Emptied chamber pot
Will city’s debt forgiveness stop Rancho Cordova Chamber of Commerce’s financial slide?
The Rancho Cordova Chamber of Commerce found an unconventional way to clear a decade-old debt to the city—get the city to convert it to a grant.
The Rancho Cordova City Council voted June 17 to convert an outstanding loan balance totaling $192,079.94 into a grant. The chamber had received a $201,882.04 loan in 2008 followed later by an additional loan of $36,832.52, according to a memorandum by Kim Juran-Karageorgiou, administrative services director for the city.
Donald Childs, who finished third in the race for Rancho Cordova City Council in the November 2018 election, criticized the loan forgiveness.

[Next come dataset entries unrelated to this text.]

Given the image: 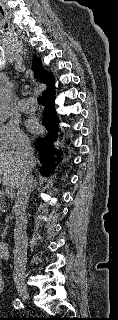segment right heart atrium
<instances>
[{
  "label": "right heart atrium",
  "mask_w": 118,
  "mask_h": 320,
  "mask_svg": "<svg viewBox=\"0 0 118 320\" xmlns=\"http://www.w3.org/2000/svg\"><path fill=\"white\" fill-rule=\"evenodd\" d=\"M28 137L13 122L0 121V151H6L26 144Z\"/></svg>",
  "instance_id": "1"
}]
</instances>
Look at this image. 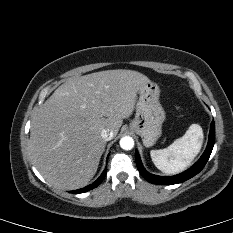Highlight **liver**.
<instances>
[{
  "label": "liver",
  "instance_id": "1",
  "mask_svg": "<svg viewBox=\"0 0 233 233\" xmlns=\"http://www.w3.org/2000/svg\"><path fill=\"white\" fill-rule=\"evenodd\" d=\"M133 70H107L69 78L45 101L30 131L31 159L48 184L65 190L86 186L106 141L132 115L138 89L149 82Z\"/></svg>",
  "mask_w": 233,
  "mask_h": 233
}]
</instances>
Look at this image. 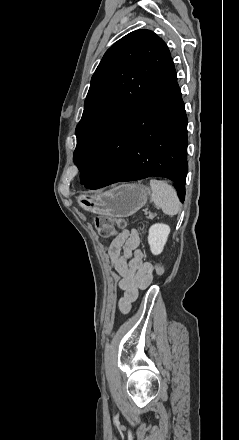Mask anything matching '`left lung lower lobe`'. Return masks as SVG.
<instances>
[{"label": "left lung lower lobe", "instance_id": "0a47b994", "mask_svg": "<svg viewBox=\"0 0 239 440\" xmlns=\"http://www.w3.org/2000/svg\"><path fill=\"white\" fill-rule=\"evenodd\" d=\"M187 116L172 58L131 110L112 128L80 181L89 189L150 176L176 183L185 199Z\"/></svg>", "mask_w": 239, "mask_h": 440}]
</instances>
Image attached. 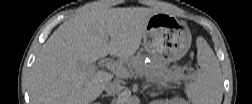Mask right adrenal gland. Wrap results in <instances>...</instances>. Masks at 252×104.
I'll list each match as a JSON object with an SVG mask.
<instances>
[{"instance_id":"right-adrenal-gland-1","label":"right adrenal gland","mask_w":252,"mask_h":104,"mask_svg":"<svg viewBox=\"0 0 252 104\" xmlns=\"http://www.w3.org/2000/svg\"><path fill=\"white\" fill-rule=\"evenodd\" d=\"M109 96H112L111 94H103L102 95V99L104 98V97H109Z\"/></svg>"}]
</instances>
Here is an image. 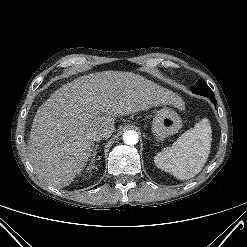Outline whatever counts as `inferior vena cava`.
<instances>
[{
  "label": "inferior vena cava",
  "instance_id": "inferior-vena-cava-1",
  "mask_svg": "<svg viewBox=\"0 0 247 247\" xmlns=\"http://www.w3.org/2000/svg\"><path fill=\"white\" fill-rule=\"evenodd\" d=\"M106 138V133L103 130H95L89 134V139L92 141H100Z\"/></svg>",
  "mask_w": 247,
  "mask_h": 247
}]
</instances>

“This is just basic sloppy housekeeping of their finances,” Childs said of the chamber.
Juran-Karageorgiou noted in her memorandum that an amended loan agreement had called for the chamber to make monthly payments of $1,550. She also noted that in April 2018, the chamber requested “to cease loan payments due to financial hardship until the question of loan forgiveness could be discussed.”

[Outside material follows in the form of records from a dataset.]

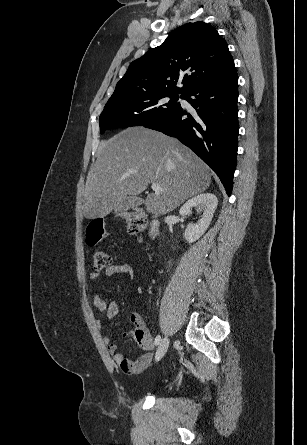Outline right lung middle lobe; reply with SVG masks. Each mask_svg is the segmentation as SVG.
<instances>
[{
    "label": "right lung middle lobe",
    "mask_w": 307,
    "mask_h": 445,
    "mask_svg": "<svg viewBox=\"0 0 307 445\" xmlns=\"http://www.w3.org/2000/svg\"><path fill=\"white\" fill-rule=\"evenodd\" d=\"M178 99L175 94L112 97L100 115V132L103 134L109 129L152 123L179 107Z\"/></svg>",
    "instance_id": "obj_1"
}]
</instances>
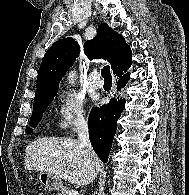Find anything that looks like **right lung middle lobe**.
Instances as JSON below:
<instances>
[{
    "label": "right lung middle lobe",
    "mask_w": 189,
    "mask_h": 195,
    "mask_svg": "<svg viewBox=\"0 0 189 195\" xmlns=\"http://www.w3.org/2000/svg\"><path fill=\"white\" fill-rule=\"evenodd\" d=\"M54 96H51L47 99H44L42 101L34 103L32 116H31L30 122H29V125L31 127L35 128L37 126V124L39 123V121L42 118L44 111L47 109L48 105L52 102ZM25 131L27 133H31L32 129L30 127H27Z\"/></svg>",
    "instance_id": "right-lung-middle-lobe-1"
}]
</instances>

Publicly-available tax forms for the chamber, a nonprofit, show that it cleared only $22,381 after expenses in 2016. This margin shrank to $7,182 in 2017, though employee compensation for the chamber jumped by $16,503 that year. Total revenue for the chamber totaled just $313,638 in 2017, a fraction of Sacramento Metro Chamber of Commerce’s $4.65 million revenue for 2017.
Rancho Cordova deputy city manager Micah Runner defended the council decision. “I think converting the loan to a grant allowed them to carry out the activities which they weren’t able to carry out having to make loan payments,” Runner said.
Diann Rogers, president and CEO for the chamber, also defended the work of her 4.5-member staff. “I’m very proud of what this chamber has done in terms of being efficient and being effective and being judicious with our dollars,” Rogers said.